ETONNEMENTS


 

 

 

  ALPHONSE JUILLAND A RETROUVE ELIZABETH CRAIG.

 En 1988, on sut qu'était retrouvée Elizabeth Craig, cette danseuse américaine qui fut la compagne de Céline pendant qu'il rédigeait Voyage, de 1926 à 1932.
 (...) La première, l'extraordinaire surprise, fut d'apprendre qu'elle n'avait pas ouvert l'exemplaire de Voyage envoyé par Céline. Elle le donna à un frère (décédé sans héritier direct : l'exemplaire est donc devenu un objet célinien mythique, comme le totem à l'oreille cassée de Tintin). Elle ignorait même que Voyage lui fût dédié. Elle avait vaguement compris que Céline avait été emprisonné (pendant l'Occupation par les Allemands, pensait-elle). Le professeur Juilland lui fit lire la traduction anglaise de Voyage, elle n'en vint pas à bout.
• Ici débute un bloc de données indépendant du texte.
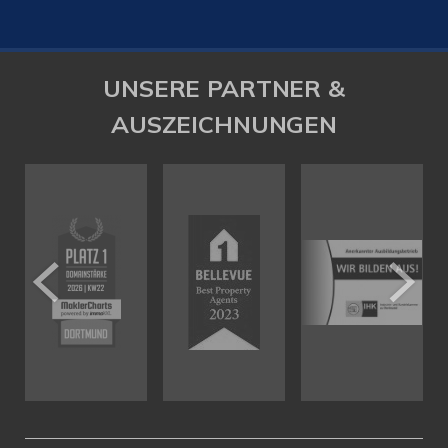
UNSERE PARTNER &
AUSZEICHNUNGEN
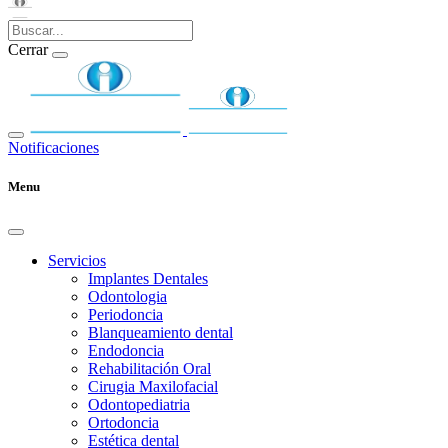
Cerrar
Notificaciones
Menu
Servicios
Implantes Dentales
Odontologia
Periodoncia
Blanqueamiento dental
Endodoncia
Rehabilitación Oral
Cirugia Maxilofacial
Odontopediatria
Ortodoncia
Estética dental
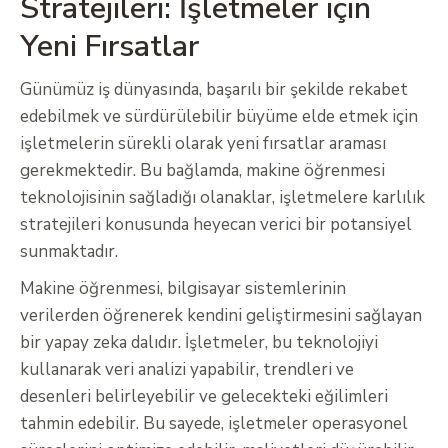
Stratejileri: İşletmeler için
Yeni Fırsatlar
Günümüz iş dünyasında, başarılı bir şekilde rekabet
edebilmek ve sürdürülebilir büyüme elde etmek için
işletmelerin sürekli olarak yeni fırsatlar araması
gerekmektedir. Bu bağlamda, makine öğrenmesi
teknolojisinin sağladığı olanaklar, işletmelere karlılık
stratejileri konusunda heyecan verici bir potansiyel
sunmaktadır.
Makine öğrenmesi, bilgisayar sistemlerinin
verilerden öğrenerek kendini geliştirmesini sağlayan
bir yapay zeka dalıdır. İşletmeler, bu teknolojiyi
kullanarak veri analizi yapabilir, trendleri ve
desenleri belirleyebilir ve gelecekteki eğilimleri
tahmin edebilir. Bu sayede, işletmeler operasyonel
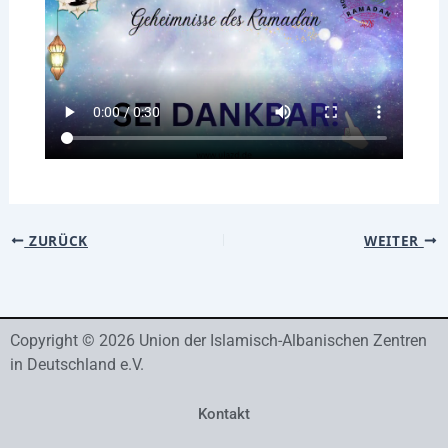
ZURÜCK
WEITER
Copyright © 2026 Union der Islamisch-Albanischen Zentren
in Deutschland e.V.
Kontakt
  (...) Elle se souvenait qu'il tenait volontiers des propos germanophiles. Mais antisémite, ce lui fut une découverte. Le seul ami de Céline qu'elle ait continué à fréquenter aux Etats-Unis était un juif (probablement le Dr Gozlan) ! Notons au passage combien le professeur Juilland est détaché des tabous et prudences (obligatoires) qui brident en Europe les études céliniennes. A la fois peureux et brave, Céline, écrit-il, " mit sa carrière en danger en écrivant Bagatelles et L'Ecole des cadavres, œuvres obsessionnelles dépourvues de sagesse, mais qui ne manquaient certainement pas de courage. "

 Le principal mérite de son livre, en fin de compte, c'est qu'il permet de mieux cerner la création célinienne. Prenons la fameuse lettre à Milton Hindus déjà citée : " ... Elle vivait dans un nuage d'alcool, de tabac, de police et de bas gangstérisme avec un nommé Ben Tenkle - sans doute bien connu des services spéciaux. "
  Exagération bien sûr, mais à partir d'une intuition, d'un coup d'œil fulgurants : Benjamin Tankel, que Céline n'a jamais rencontré, n'était pas gangster, mais tout de même agent immobilier à Las Vegas, et sa veuve Elizabeth reconnaît qu' " il avait été élevé dans le rude milieu des immigrants où descendre quelqu'un n'était pas une bien grande affaire " (du moins " par l'intermédiaire d'un tiers ").
  C'est de Céline certainement qu'Henri Mahé tenait que Ben Tankel était juif. Or Elizabeth l'ignorait : " Je n'ai jamais su, il ne m'a jamais dit qu'il était juif. (...) On ne savait pas ces choses-là, parce que personne n'en parlait à l'époque. (...) Son père était russe et sa mère franco-allemande. "
 (Etienne Nivelleau, Le retour de Molly, BC n° 141, juin 1994).